> **Activity**
In the listing below, find the line that contains "Sines, Portugal, geboren. Seine Familie war" and the line that contains "ihm den Weg zu einer Karriere in der Seefahrt". Quote both and every line between them, exactly, and nothing more.

»»

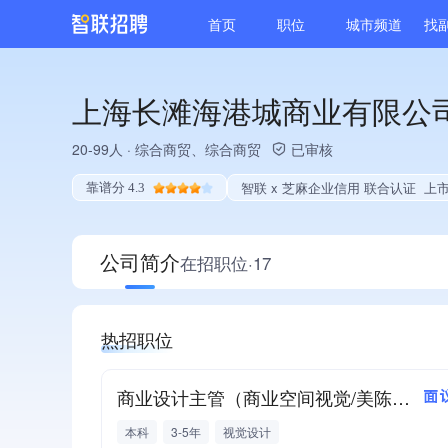
首页
职位
城市频道
找
上海长滩海港城商业有限公
20-99人
·
综合商贸、综合商贸
已审核
智联 x 芝麻企业信用 联合认证
上
靠谱分 4.3
公司简介
在招职位·17
热招职位
商业设计主管（商业空间视觉/美陈品牌方向）
面
本科
3-5年
视觉设计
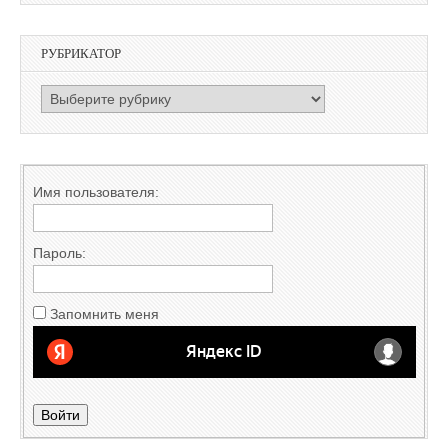
РУБРИКАТОР
РУБРИКАТОР
Имя пользователя:
Пароль:
Запомнить меня
Войти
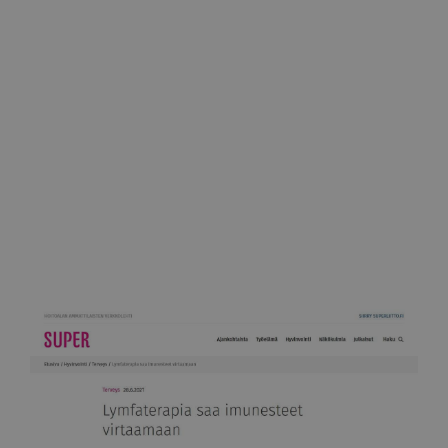
25.7.2019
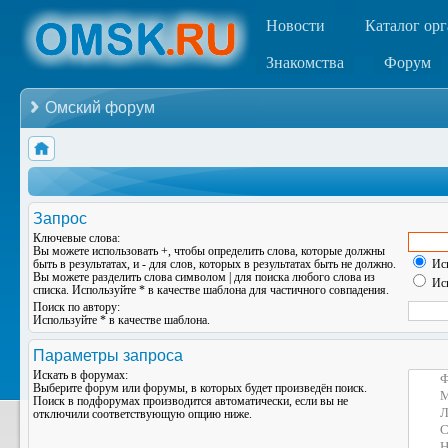
Новости
Каталог ор
Знакомства
Форум
Омский форум
Запрос
Ключевые слова:
Вы можете использовать
+
, чтобы определить слова, которые должны
быть в результатах, и
-
для слов, которых в результатах быть не должно.
Иск
Вы можете разделить слова символом
|
для поиска любого слова из
Иск
списка. Используйте
*
в качестве шаблона для частичного совпадения.
Поиск по автору:
Используйте * в качестве шаблона.
Параметры запроса
Искать в форумах:
Выберите форум или форумы, в которых будет произведён поиск.
Поиск в подфорумах производится автоматически, если вы не
отключили соответствующую опцию ниже.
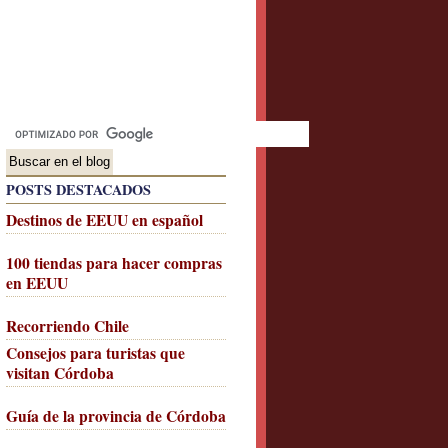
POSTS DESTACADOS
Destinos de EEUU en español
100 tiendas para hacer compras
en EEUU
Recorriendo Chile
Consejos para turistas que
visitan Córdoba
Guía de la provincia de Córdoba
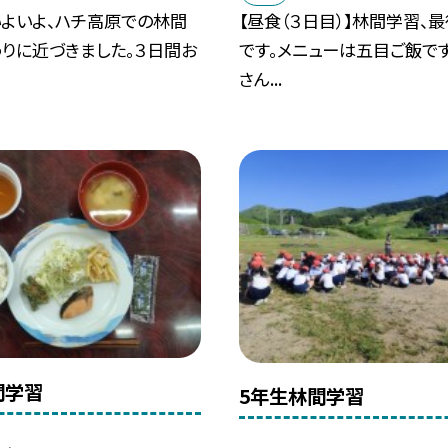
いよいよ、ハチ高原での林間
【昼食（３日目）】林間学習、
りに近づきました。３日間お
です。メニューは五目ご飯です
さん...
間学習
5年生林間学習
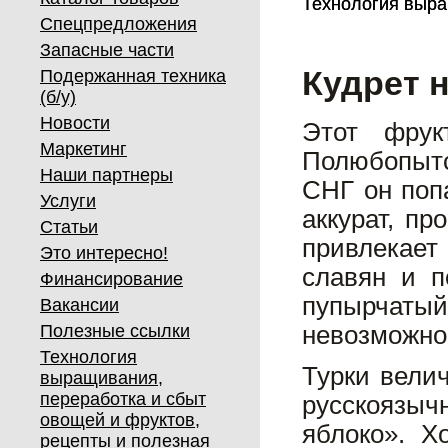
Технология выра
Технология выра
Спецпредложения
Запасные части
Кудрет 
Подержанная техника
(б/у)
Новости
Этот фрук
Маркетинг
Полюбопытс
Наши партнеры
СНГ он поп
Услуги
аккурат, пр
Статьи
привлекает
Это интересно!
славян и п
Финансирование
пупырчатый
Вакансии
Полезные ссылки
невозможно
Технология
Турки велич
выращивания,
переработка и сбыт
русскоязыч
овощей и фруктов,
яблоко». Х
рецепты и полезная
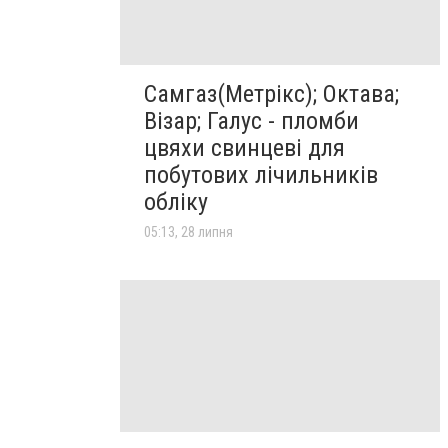
Самгаз(Метрікс); Октава;
Візар; Галус - пломби
цвяхи свинцеві для
побутових лічильників
обліку
05:13, 28 липня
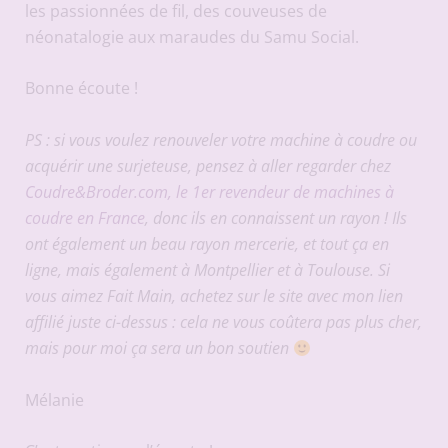
les passionnées de fil, des couveuses de
néonatalogie aux maraudes du Samu Social.
Bonne écoute !
PS : si vous voulez renouveler votre machine à coudre ou
acquérir une surjeteuse, pensez à aller regarder chez
Coudre&Broder.com, le 1er revendeur de machines à
coudre en France
, donc ils en connaissent un rayon ! Ils
ont également un beau rayon mercerie, et tout ça en
ligne, mais également à Montpellier et à Toulouse. Si
vous aimez Fait Main, achetez sur le site avec mon lien
affilié juste ci-dessus : cela ne vous coûtera pas plus cher,
mais pour moi ça sera un bon soutien
Mélanie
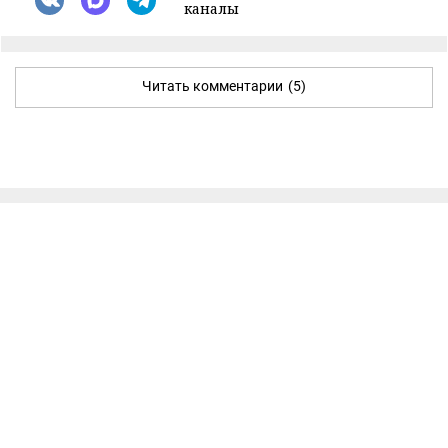
каналы
Читать комментарии
(5)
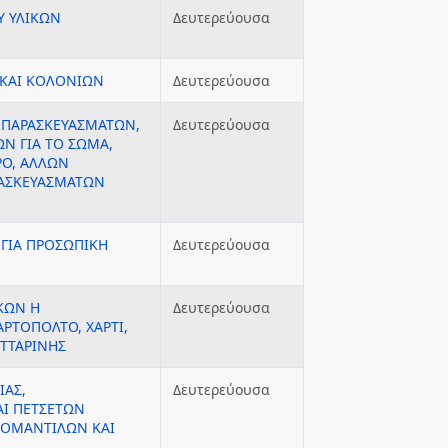
Υ ΥΛΙΚΩΝ
Δευτερεύουσα
ΚΑΙ ΚΟΛΟΝΙΩΝ
Δευτερεύουσα
 ΠΑΡΑΣΚΕΥΑΣΜΑΤΩΝ,
Δευτερεύουσα
Ν ΓΙΑ ΤΟ ΣΩΜΑ,
ΡΟ, ΑΛΛΩΝ
ΑΣΚΕΥΑΣΜΑΤΩΝ
ΓΙΑ ΠΡΟΣΩΠΙΚΗ
Δευτερεύουσα
ΚΩΝ Η
Δευτερεύουσα
ΡΤΟΠΟΛΤΟ, ΧΑΡΤΙ,
ΤΤΑΡΙΝΗΣ
ΙΑΣ,
Δευτερεύουσα
ΑΙ ΠΕΤΣΕΤΩΝ
ΖΟΜΑΝΤΙΛΩΝ ΚΑΙ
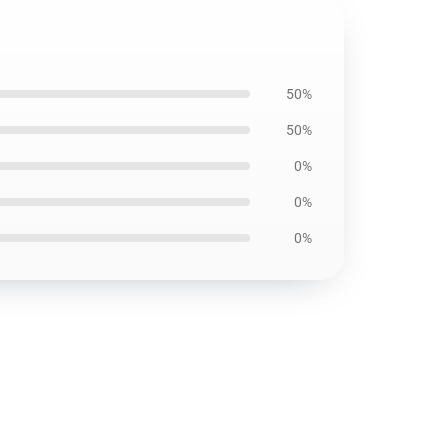
50%
50%
0%
0%
0%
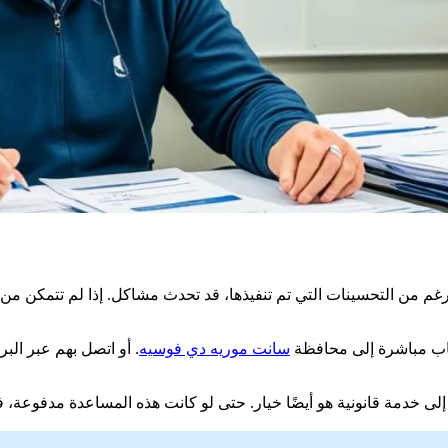
الرغم من التحسينات التي تم تنفيذها، قد تحدث مشاكل. إذا لم تتمكن 
لذهاب مباشرة إلى محافظة
سانت موريه دي فوسيه
. أو اتصل بهم عبر الب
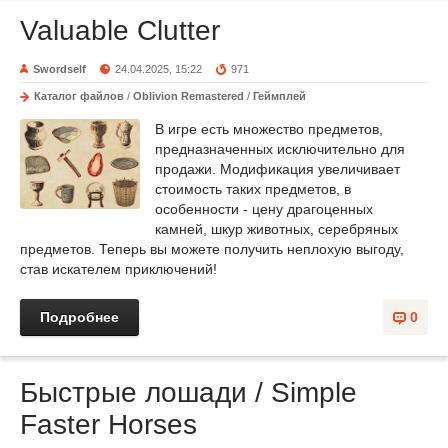
Valuable Clutter
Swordself
24.04.2025, 15:22
971
Каталог файлов
/
Oblivion Remastered
/
Геймплей
В игре есть множество предметов,
предназначенных исключительно для
продажи. Модификация увеличивает
стоимость таких предметов, в
особенности - цену драгоценных
камней, шкур животных, серебряных
предметов. Теперь вы можете получить неплохую выгоду,
став искателем приключений!
Подробнее
0
Быстрые лошади / Simple
Faster Horses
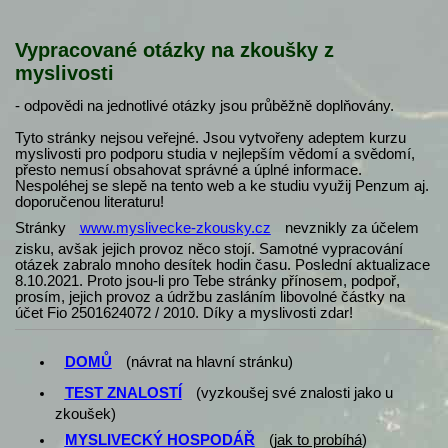
Vypracované otázky na zkoušky z
myslivosti
- odpovědi na jednotlivé otázky jsou průběžně doplňovány.
Tyto stránky nejsou veřejné. Jsou vytvořeny adeptem kurzu
myslivosti pro podporu studia v nejlepším vědomí a svědomí,
přesto nemusí obsahovat správné a úplné informace.
Nespoléhej se slepě na tento web a ke studiu využij Penzum aj.
doporučenou literaturu!
Stránky
www.myslivecke-zkousky.cz
nevznikly za účelem
zisku, avšak jejich provoz něco stojí. Samotné vypracování
otázek zabralo mnoho desítek hodin času. Poslední aktualizace
8.10.2021. Proto jsou-li pro Tebe stránky přínosem, podpoř,
prosím, jejich provoz a údržbu zasláním libovolné částky na
účet Fio 2501624072 / 2010. Díky a myslivosti zdar!
DOMŮ
(návrat na hlavní stránku)
TEST ZNALOSTÍ
(vyzkoušej své znalosti jako u
zkoušek)
MYSLIVECKÝ HOSPODÁŘ
(
jak to probíhá
)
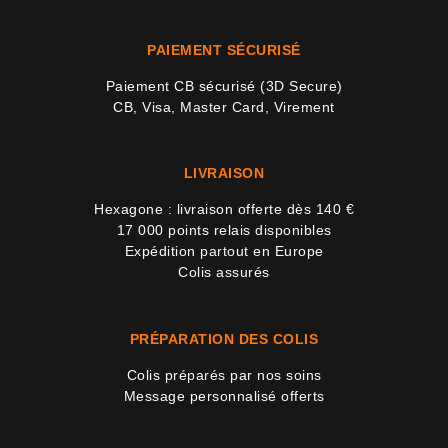
PAIEMENT SÉCURISÉ
Paiement CB sécurisé (3D Secure)
CB, Visa, Master Card, Virement
LIVRAISON
Hexagone : livraison offerte dès 140 €
17 000 points relais disponibles
Expédition partout en Europe
Colis assurés
PRÉPARATION DES COLIS
Colis préparés par nos soins
Message personnalisé offerts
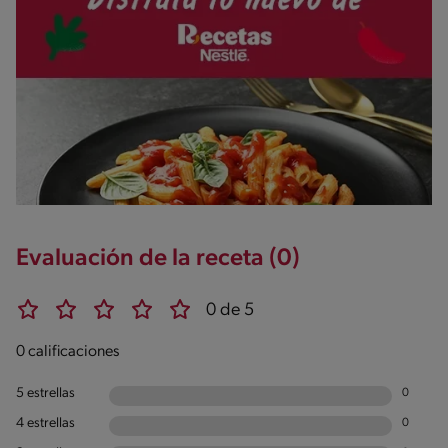
Evaluación de la receta (0)
0 de 5
0 calificaciones
5 estrellas
0
4 estrellas
0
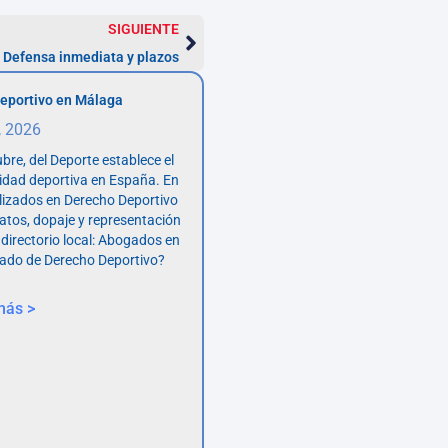
SIGUIENTE
 Defensa inmediata y plazos
eportivo en Málaga
, 2026
bre, del Deporte establece el
vidad deportiva en España. En
lizados en Derecho Deportivo
atos, dopaje y representación
 directorio local: Abogados en
ado de Derecho Deportivo?
más >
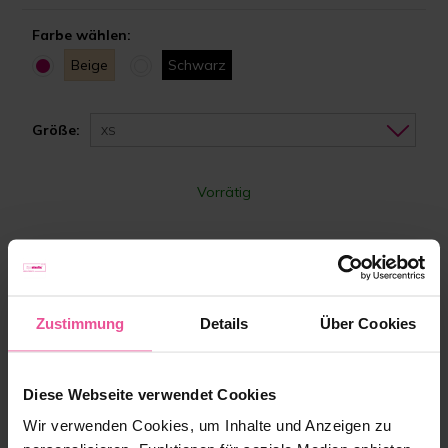
Farbe wählen:
Beige
Schwarz
Größe:
XS
Vorrätig
157,90 €
Zustimmung
Details
Über Cookies
-
+
Zum Warenkorb hinzufügen
Diese Webseite verwendet Cookies
Wir verwenden Cookies, um Inhalte und Anzeigen zu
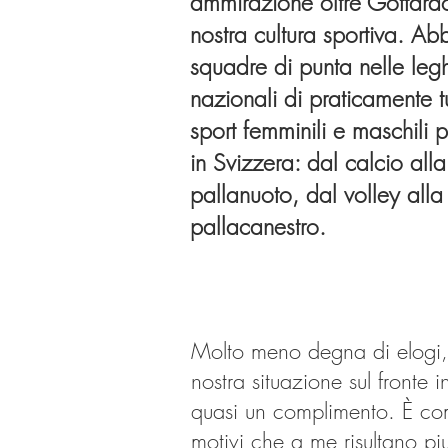
ammirazione oltre Gottardo
nostra cultura sportiva. A
squadre di punta nelle leg
nazionali di praticamente tut
sport femminili e maschili p
in Svizzera: dal calcio alla
pallanuoto, dal volley alla
pallacanestro.
Molto meno degna di elogi, c
nostra situazione sul fronte in
quasi un complimento. È come
motivi che a me risultano piu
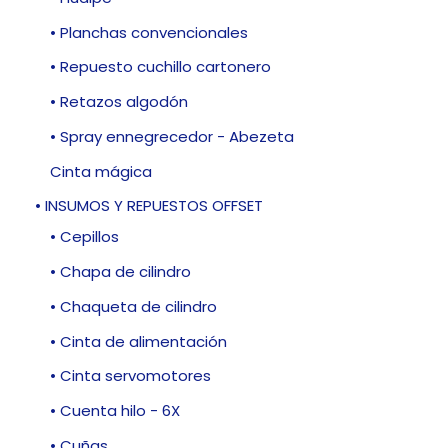
• Planchas convencionales
• Repuesto cuchillo cartonero
• Retazos algodón
• Spray ennegrecedor - Abezeta
Cinta mágica
• INSUMOS Y REPUESTOS OFFSET
• Cepillos
• Chapa de cilindro
• Chaqueta de cilindro
• Cinta de alimentación
• Cinta servomotores
• Cuenta hilo - 6X
• Cuñas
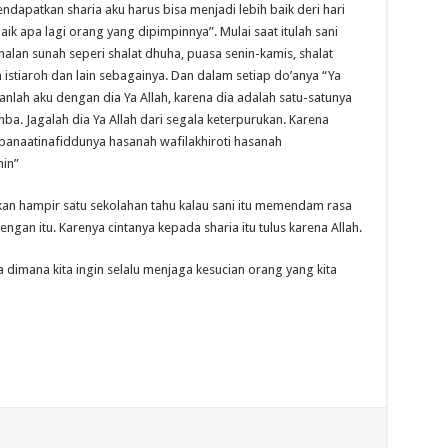
ndapatkan sharia aku harus bisa menjadi lebih baik deri hari
k apa lagi orang yang dipimpinnya”. Mulai saat itulah sani
alan sunah seperi shalat dhuha, puasa senin-kamis, shalat
 istiaroh dan lain sebagainya. Dan dalam setiap do’anya “Ya
nlah aku dengan dia Ya Allah, karena dia adalah satu-satunya
a. Jagalah dia Ya Allah dari segala keterpurukan. Karena
banaatinafiddunya hasanah wafilakhiroti hasanah
min”
n hampir satu sekolahan tahu kalau sani itu memendam rasa
dengan itu. Karenya cintanya kepada sharia itu tulus karena Allah.
sa dimana kita ingin selalu menjaga kesucian orang yang kita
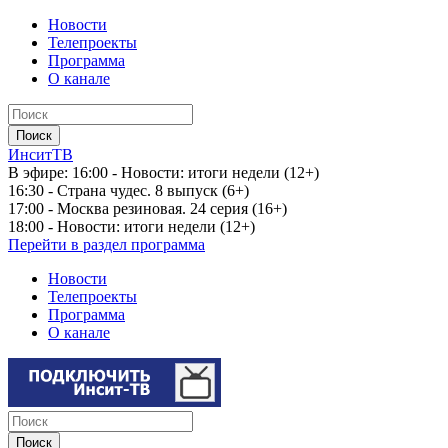
Новости
Телепроекты
Программа
О канале
ИнситТВ
В эфире:
16:00 - Новости: итоги недели (12+)
16:30 - Страна чудес. 8 выпуск (6+)
17:00 - Москва резиновая. 24 серия (16+)
18:00 - Новости: итоги недели (12+)
Перейти в раздел программа
Новости
Телепроекты
Программа
О канале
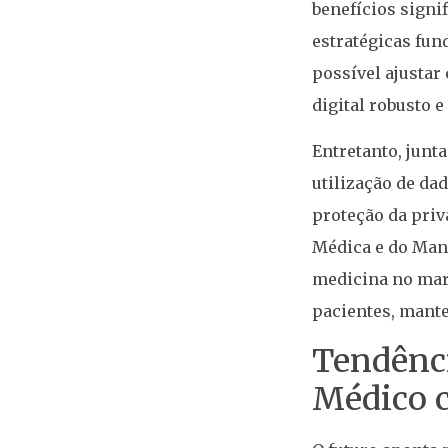
benefícios signi
estratégicas fun
possível ajusta
digital robusto 
Entretanto, junt
utilização de da
proteção da priv
Médica e do Manu
medicina no mark
pacientes, mant
Tendênci
Médico c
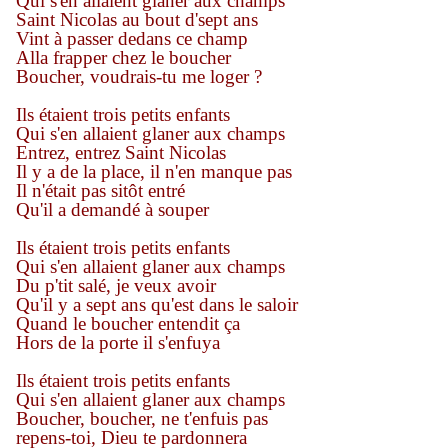
Qui s'en allaient glaner aux champs
Saint Nicolas au bout d'sept ans
Vint à passer dedans ce champ
Alla frapper chez le boucher
Boucher, voudrais-tu me loger ?
Ils étaient trois petits enfants
Qui s'en allaient glaner aux champs
Entrez, entrez Saint Nicolas
Il y a de la place, il n'en manque pas
Il n'était pas sitôt entré
Qu'il a demandé à souper
Ils étaient trois petits enfants
Qui s'en allaient glaner aux champs
Du p'tit salé, je veux avoir
Qu'il y a sept ans qu'est dans le saloir
Quand le boucher entendit ça
Hors de la porte il s'enfuya
Ils étaient trois petits enfants
Qui s'en allaient glaner aux champs
Boucher, boucher, ne t'enfuis pas
repens-toi, Dieu te pardonnera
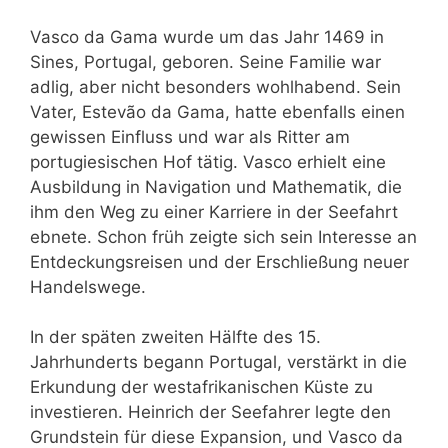
Vasco da Gama wurde um das Jahr 1469 in
Sines, Portugal, geboren. Seine Familie war
adlig, aber nicht besonders wohlhabend. Sein
Vater, Estevão da Gama, hatte ebenfalls einen
gewissen Einfluss und war als Ritter am
portugiesischen Hof tätig. Vasco erhielt eine
Ausbildung in Navigation und Mathematik, die
ihm den Weg zu einer Karriere in der Seefahrt
ebnete. Schon früh zeigte sich sein Interesse an
Entdeckungsreisen und der Erschließung neuer
Handelswege.
In der späten zweiten Hälfte des 15.
Jahrhunderts begann Portugal, verstärkt in die
Erkundung der westafrikanischen Küste zu
investieren. Heinrich der Seefahrer legte den
Grundstein für diese Expansion, und Vasco da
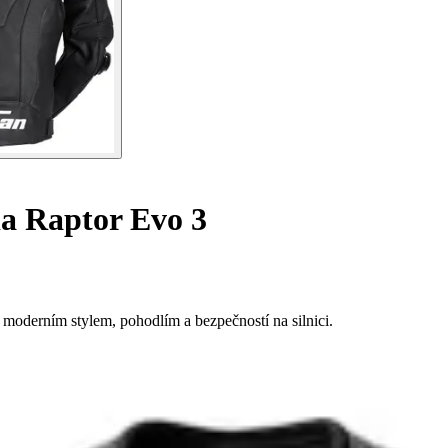
a Raptor Evo 3
oderním stylem, pohodlím a bezpečností na silnici.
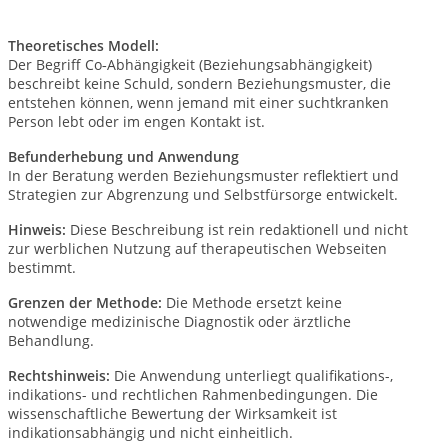
Theoretisches Modell:
Der Begriff Co
Abh
ä
ngigkeit (Beziehungsabh
ä
ngigkeit)
‑
beschreibt keine Schuld, sondern Beziehungsmuster, die
entstehen k
ö
nnen, wenn jemand mit einer suchtkranken
Person lebt oder im engen Kontakt ist.
Befunderhebung und Anwendung
In der Beratung werden Beziehungsmuster reflektiert und
Strategien zur Abgrenzung und Selbstfürsorge entwickelt.
Hinweis:
Diese Beschreibung ist rein redaktionell und nicht
zur werblichen Nutzung auf therapeutischen Webseiten
bestimmt.
Grenzen der Methode:
Die Methode ersetzt keine
notwendige medizinische Diagnostik oder ärztliche
Behandlung.
Rechtshinweis:
Die Anwendung unterliegt qualifikations-,
indikations- und rechtlichen Rahmenbedingungen. Die
wissenschaftliche Bewertung der Wirksamkeit ist
indikationsabhängig und nicht einheitlich.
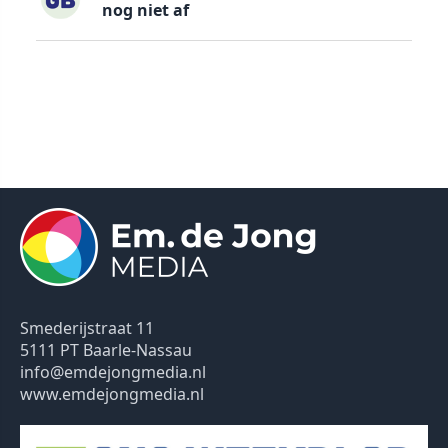
nog niet af
Smederijstraat 11
5111 PT Baarle-Nassau
info@emdejongmedia.nl
www.emdejongmedia.nl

««

> **Solution to this exercise**
Sines, Portugal, geboren. Seine Familie war
adlig, aber nicht besonders wohlhabend. Sein
Vater, Estevão da Gama, hatte ebenfalls einen
gewissen Einfluss und war als Ritter am
portugiesischen Hof tätig. Vasco erhielt eine
Ausbildung in Navigation und Mathematik, die
ihm den Weg zu einer Karriere in der Seefahrt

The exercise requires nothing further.